_Task description:_ Reproduce the listing in full. Keep every character unchanged.

Segment Open

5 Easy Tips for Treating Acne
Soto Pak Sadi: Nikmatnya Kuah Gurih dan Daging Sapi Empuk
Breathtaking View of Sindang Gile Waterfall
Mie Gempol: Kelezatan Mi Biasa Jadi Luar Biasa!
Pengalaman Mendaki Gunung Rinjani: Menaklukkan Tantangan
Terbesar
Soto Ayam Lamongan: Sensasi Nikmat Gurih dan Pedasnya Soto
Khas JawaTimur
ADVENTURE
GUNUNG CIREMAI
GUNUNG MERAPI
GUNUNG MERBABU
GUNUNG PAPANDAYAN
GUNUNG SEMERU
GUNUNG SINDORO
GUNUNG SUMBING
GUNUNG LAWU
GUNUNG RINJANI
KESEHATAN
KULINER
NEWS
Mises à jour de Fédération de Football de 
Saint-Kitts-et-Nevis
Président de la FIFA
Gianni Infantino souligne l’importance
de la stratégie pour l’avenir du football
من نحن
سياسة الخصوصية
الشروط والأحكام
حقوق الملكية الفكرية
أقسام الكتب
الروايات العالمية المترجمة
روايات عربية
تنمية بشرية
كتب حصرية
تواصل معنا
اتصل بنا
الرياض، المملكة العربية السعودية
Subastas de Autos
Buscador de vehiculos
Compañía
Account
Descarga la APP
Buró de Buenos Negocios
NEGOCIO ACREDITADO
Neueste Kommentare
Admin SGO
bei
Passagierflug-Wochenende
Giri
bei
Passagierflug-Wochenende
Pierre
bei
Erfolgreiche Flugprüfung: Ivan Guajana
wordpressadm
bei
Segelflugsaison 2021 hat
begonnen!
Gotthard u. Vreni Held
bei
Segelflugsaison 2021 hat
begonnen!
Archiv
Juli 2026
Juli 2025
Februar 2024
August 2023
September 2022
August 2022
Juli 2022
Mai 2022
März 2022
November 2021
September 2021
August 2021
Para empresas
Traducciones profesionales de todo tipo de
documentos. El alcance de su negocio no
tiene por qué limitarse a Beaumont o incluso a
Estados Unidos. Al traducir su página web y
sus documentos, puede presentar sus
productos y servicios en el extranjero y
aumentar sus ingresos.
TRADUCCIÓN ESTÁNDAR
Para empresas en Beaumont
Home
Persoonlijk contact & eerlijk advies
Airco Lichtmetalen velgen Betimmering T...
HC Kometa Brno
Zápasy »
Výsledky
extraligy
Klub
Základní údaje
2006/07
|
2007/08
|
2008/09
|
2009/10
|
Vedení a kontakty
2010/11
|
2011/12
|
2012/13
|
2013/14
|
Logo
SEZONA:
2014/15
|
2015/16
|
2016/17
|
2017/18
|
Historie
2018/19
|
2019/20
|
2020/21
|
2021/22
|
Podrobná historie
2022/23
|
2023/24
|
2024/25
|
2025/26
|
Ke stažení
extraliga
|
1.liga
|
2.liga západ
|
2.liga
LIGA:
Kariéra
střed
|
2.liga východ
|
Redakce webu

Segment Closed

_Result of this exercise:_
5 Easy Tips for Treating Acne
Soto Pak Sadi: Nikmatnya Kuah Gurih dan Daging Sapi Empuk
Breathtaking View of Sindang Gile Waterfall
Mie Gempol: Kelezatan Mi Biasa Jadi Luar Biasa!
Pengalaman Mendaki Gunung Rinjani: Menaklukkan Tantangan
Terbesar
Soto Ayam Lamongan: Sensasi Nikmat Gurih dan Pedasnya Soto
Khas JawaTimur
ADVENTURE
GUNUNG CIREMAI
GUNUNG MERAPI
GUNUNG MERBABU
GUNUNG PAPANDAYAN
GUNUNG SEMERU
GUNUNG SINDORO
GUNUNG SUMBING
GUNUNG LAWU
GUNUNG RINJANI
KESEHATAN
KULINER
NEWS
Mises à jour de Fédération de Football de 
Saint-Kitts-et-Nevis
Président de la FIFA
Gianni Infantino souligne l’importance
de la stratégie pour l’avenir du football
من نحن
سياسة الخصوصية
الشروط والأحكام
حقوق الملكية الفكرية
أقسام الكتب
الروايات العالمية المترجمة
روايات عربية
تنمية بشرية
كتب حصرية
تواصل معنا
اتصل بنا
الرياض، المملكة العربية السعودية
Subastas de Autos
Buscador de vehiculos
Compañía
Account
Descarga la APP
Buró de Buenos Negocios
NEGOCIO ACREDITADO
Neueste Kommentare
Admin SGO
bei
Passagierflug-Wochenende
Giri
bei
Passagierflug-Wochenende
Pierre
bei
Erfolgreiche Flugprüfung: Ivan Guajana
wordpressadm
bei
Segelflugsaison 2021 hat
begonnen!
Gotthard u. Vreni Held
bei
Segelflugsaison 2021 hat
begonnen!
Archiv
Juli 2026
Juli 2025
Februar 2024
August 2023
September 2022
August 2022
Juli 2022
Mai 2022
März 2022
November 2021
September 2021
August 2021
Para empresas
Traducciones profesionales de todo tipo de
documentos. El alcance de su negocio no
tiene por qué limitarse a Beaumont o incluso a
Estados Unidos. Al traducir su página web y
sus documentos, puede presentar sus
productos y servicios en el extranjero y
aumentar sus ingresos.
TRADUCCIÓN ESTÁNDAR
Para empresas en Beaumont
Home
Persoonlijk contact & eerlijk advies
Airco Lichtmetalen velgen Betimmering T...
HC Kometa Brno
Zápasy »
Výsledky
extraligy
Klub
Základní údaje
2006/07
|
2007/08
|
2008/09
|
2009/10
|
Vedení a kontakty
2010/11
|
2011/12
|
2012/13
|
2013/14
|
Logo
SEZONA:
2014/15
|
2015/16
|
2016/17
|
2017/18
|
Historie
2018/19
|
2019/20
|
2020/21
|
2021/22
|
Podrobná historie
2022/23
|
2023/24
|
2024/25
|
2025/26
|
Ke stažení
extraliga
|
1.liga
|
2.liga západ
|
2.liga
LIGA:
Kariéra
střed
|
2.liga východ
|
Redakce webu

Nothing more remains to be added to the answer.